To achieve that level of confidence, you would have to satisfy the most stringent critic. They would require you to establish
Your sample truly is a simple random sample.
The respondents answer honestly and correctly.
That if the barest minority, just less than half, of the population actually would answer "yes", you would have less than a $100 - 90\% = 10\%$ chance of observing at least this many yeses in such a random sample.
You address $(1)$ by explaining and documenting your procedures to identify the population and obtain a sample from it.
You address $(2)$ by documenting how the questioning was carried out and including additional questions to assess reliability and internal consistency.
You address $(3)$ by computing the chance of observing $14$ or more yeses in a random sample when at most $50\%$ of the population would answer yes if asked. Let's do that.
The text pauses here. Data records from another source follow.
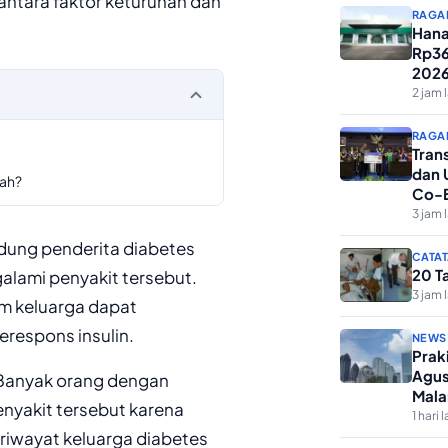
antara faktor keturunan dan
RAGA
Hana
Rp36
202
2 jam 
RAGA
Tran
dan 
gah?
Co-B
Maha
3 jam 
ndung penderita diabetes
CATAT
20 T
ngalami penyakit tersebut.
3 jam 
am keluarga dapat
respons insulin.
NEWS
Prak
Agus
 Banyak orang dengan
Mala
enyakit tersebut karena
1 hari l
 riwayat keluarga diabetes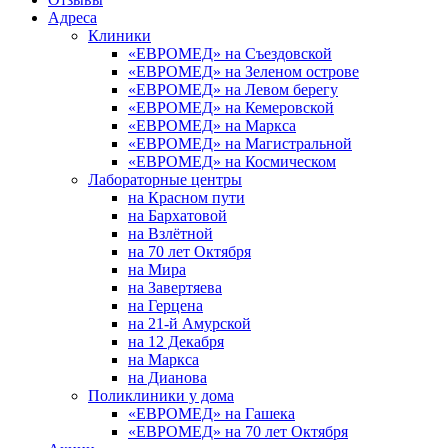
Адреса
Клиники
«ЕВРОМЕД» на Съездовской
«ЕВРОМЕД» на Зеленом острове
«ЕВРОМЕД» на Левом берегу
«ЕВРОМЕД» на Кемеровской
«ЕВРОМЕД» на Маркса
«ЕВРОМЕД» на Магистральной
«ЕВРОМЕД» на Космическом
Лабораторные центры
на Красном пути
на Бархатовой
на Взлётной
на 70 лет Октября
на Мира
на Завертяева
на Герцена
на 21-й Амурской
на 12 Декабря
на Маркса
на Дианова
Поликлиники у дома
«ЕВРОМЕД» на Гашека
«ЕВРОМЕД» на 70 лет Октября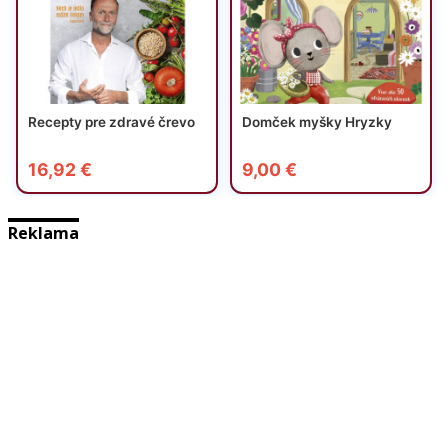
Reklama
Assuming the population is large (any larger than a few hundred would be fine), the distribution of the yes counts would be very close to Binomial with parameters $22$ and $p \lt 50\%$. In the worst case you have to deal with, take $p=50\%$.
Here is a partial chart of the relevant chances. The top row is a threshold count; below it is the chance that the count in a sample would equal or exceed it.
Threshold: 11 12 13 14 15 16 17 18 19 20 21 22
Chance: 0.58 0.42 0.26 0.14 0.07 0.03 0.01 0.00 0.00 0.00 0.00 0.00
Since the chance of 14 or more is $0.14=14\%$ and that's greater than $10\%$, you cannot have $90\%$ confidence that a majority of the population would answer yes.
If the population is much smaller than several hundred, the confidence in these results noticeably increases. In the very best case, where the population is $28$ or smaller, your sample already contains half or more of the yes-responders and your confidence is $100\%$.
R calculation of the table was
x <- 11:22
y <- round(pbinom(x-1, 22, 1/2, lower.tail=FALSE), 2)
names(y) <- x
Alternatively, you could use the Normal approximation to this Binomial distribution and compute instead
y <- round(pnorm(x-1+1/2, 11, sqrt(22*1/2*(1-1/2)), lower.tail=FALSE), 2)
To two decimal places the results are the same. With even less computation you could find the critical threshold approximately as
ceiling(qnorm(0.90, 11, sqrt(22*1/2*(1-1/2))) + 1/2), which returns $15$.